Week in Review: November 11, 2016

by Priscilla Guo

The DDoS Attack that Disrupted the Internet

On October 21, the largest distributed denial-of-service (DDoS) attack was launched against Dyn, a domain name system (DNS) infrastructure provider company in the United States. For more than two hours, users were unable to access major websites, including The New York Times, Twitter, Pinterest, Reddit, GitHub, Etsy, Tumblr, Spotify, PayPal, Verizon, Comcast, EA, the Playstation Network, among others. Two security firms, Flashpoint and Akamai, confirmed that a large source of the attack originated from the Mirai botnet, which has infected many Internet of Things (IoT) devices. Cybersecurity expert Bruce Schneier raises multiple concerns in the aftermath of such an attack. He suspects that the DDoS attack was a part of a probing effort, which is a “calibrated kind of attack, one that’s designed to take advantage of an individual website’s precise security weaknesses.” Furthermore, Schneier is alarmed by botnets and the security of these IoT devices. IoT devices are unsecure and will remain so because there is no incentive for either buyer or seller to improve the security at a higher cost. Analysts estimate the number of IoT devices to increase by a factor of 10 or more. This most recent DDoS attack used millions of IoT devices to overwhelm Dyn.
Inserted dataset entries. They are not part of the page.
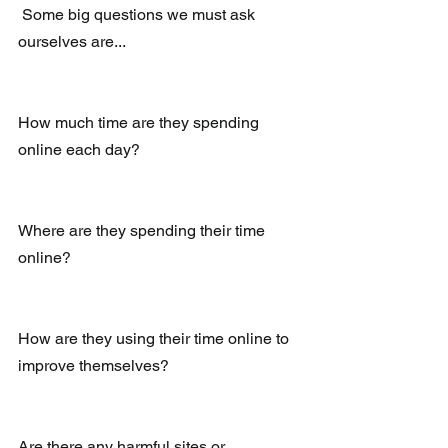
 Some big questions we must ask 
ourselves are...
How much time are they spending 
online each day?
Where are they spending their time 
online? 
How are they using their time online to 
improve themselves?
Are there any harmful sites or 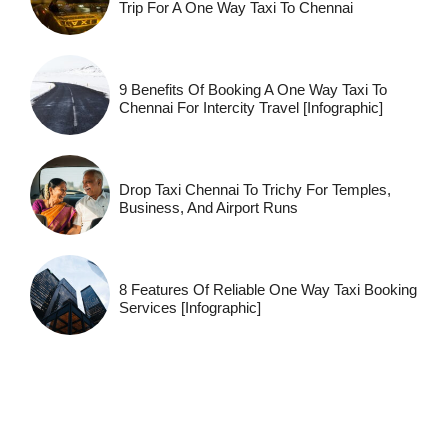
Trip For A One Way Taxi To Chennai
9 Benefits Of Booking A One Way Taxi To
Chennai For Intercity Travel [Infographic]
Drop Taxi Chennai To Trichy For Temples,
Business, And Airport Runs
8 Features Of Reliable One Way Taxi Booking
Services [Infographic]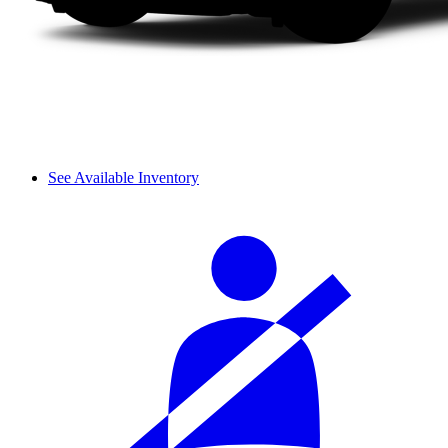
See Available Inventory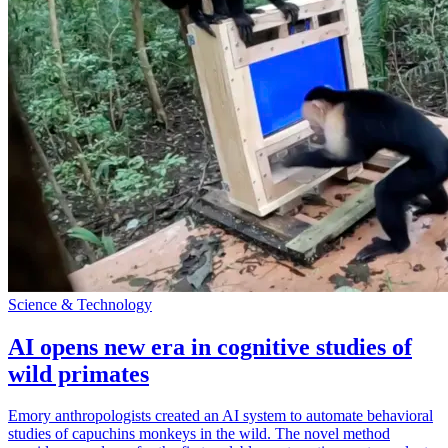
Science & Technology
AI opens new era in cognitive studies of
wild primates
Emory anthropologists created an AI system to automate behavioral
studies of capuchins monkeys in the wild. The novel method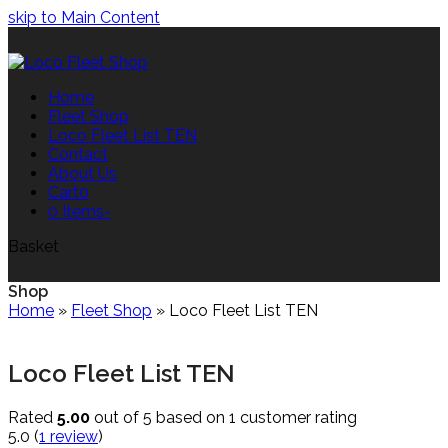
skip to Main Content
Home
Fleet Shop
Loco Fleet List TEN
Contact
About Us
Cart
0
0 Items
-
Basket
Shop
Home
»
Fleet Shop
»
Loco Fleet List TEN
Loco Fleet List TEN
Rated
5.00
out of 5 based on
1
customer rating
5.0
(
1
review
)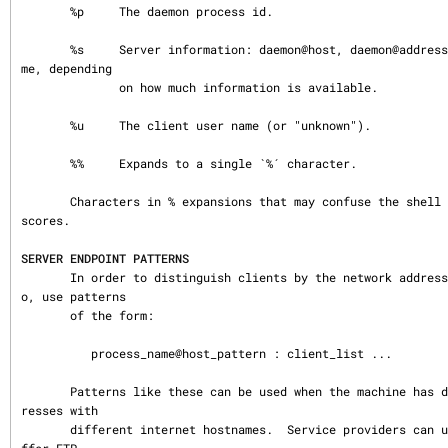
       %p     The daemon process id.

       %s     Server information: daemon@host, daemon@address, or just a daemon na
me, depending

              on how much information is available.

       %u     The client user name (or "unknown").

       %%     Expands to a single `%´ character.

       Characters in % expansions that may confuse the shell are replaced by under
scores.

SERVER ENDPOINT PATTERNS
       In order to distinguish clients by the network address that they connect t
o, use patterns

       of the form:

          process_name@host_pattern : client_list ...

       Patterns like these can be used when the machine has different internet add
resses with

       different internet hostnames.  Service providers can use this facility to o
China’s Tightens Internet Control through New Cybersecurity Law

This week, China passed new cybersecurity regulations that will go into effect by the summer of 2017. The proposed aims of the law are to “strengthen the protection of personal information and combat online fraud.” The new regulations impose data localization, surveillance, and real-name requirements on technology companies that will increase China’s control over the Internet. First, all “critical infrastructure operators” will need to store data within China’s borders. In August, more than 40 business groups from the U.S., Europe, and Asia submitted a petition to the Chinese Premier Li Keqiang to challenge the law because data localization will remove China from the digital economy, inhibiting trade and innovation. “We believe this is a step backwards for innovation in China that won’t do much to improve security,” said James Zimmerman, the chairman of the American Chamber of Commerce in China. Furthermore, users must register with their real names and personal information on instant messaging services and other Internet companies. According to TechCrunch, the real-name policy will bolster the incidents of self-censorship within the community. Finally, companies are required to support Chinese censorship measures and to provide “technical support” to Chinese government agencies during investigations. Technical support could be loosely defined to incorporate government surveillance programs or technological backdoors. Ultimately, China’s new law threatens to counteract its original purpose – inadvertently reducing security and potentially exposing personal information.

The Hacking of the U.S. Presidential Election

The 2016 U.S. Presidential Election has been one of the most interesting elections that we’ve had in American history. Never before has the integrity of the presidential election been questioned at such a large scale due to cyberattacks and hacks. Earlier this year, Russian hackers gained access to two voter registration databases in Illinois and downloaded the data of as many as 200,000 voters. Russian hackers purportedly influenced the election further through the release of Democratic National Committee (DNC) emails, which resulted in the resignation of DNC Chairwoman Debbie Wasserman Schultz. In response to these threats, for the first time ever, hundreds of military and intelligence cyber experts were on stand-by this Tuesday to monitor the U.S. presidential election. The U.S. Department of Homeland Security had been testing voting systems throughout the country in preparation.

FCC Requires Broadband Providers to Allow Users to Opt-In

On October 27th, the Federal Communications Commission (FCC) voted to pass a new set of broadband privacy rules, which will protect consumer privacy. The new rules require Internet service providers (ISPs) to get express consumer consent for their data. Consumers must “opt-in” before these ISPs can collect, use, or sell data deemed sensitive. This sensitive information includes the “content of communications, location information, and web browsing and app usage history”. The rule does not make explicit mention of IP and MAC addresses, but privacy advocates are pushing for the inclusion of these addresses in web browsing and app usage history. The FCC’s decision is part of a larger reclassification of ISPs as common carriers in 2015, which allows the FCC to make these new requirements under Section 222 of the Communications Act. Broadband providers are likely to push back on these changes. But Chairman of the FCC Tom Wheeler said: “There is a basic truth: It is the consumer’s information. It is not the information of the network the consumer hires to deliver that information.”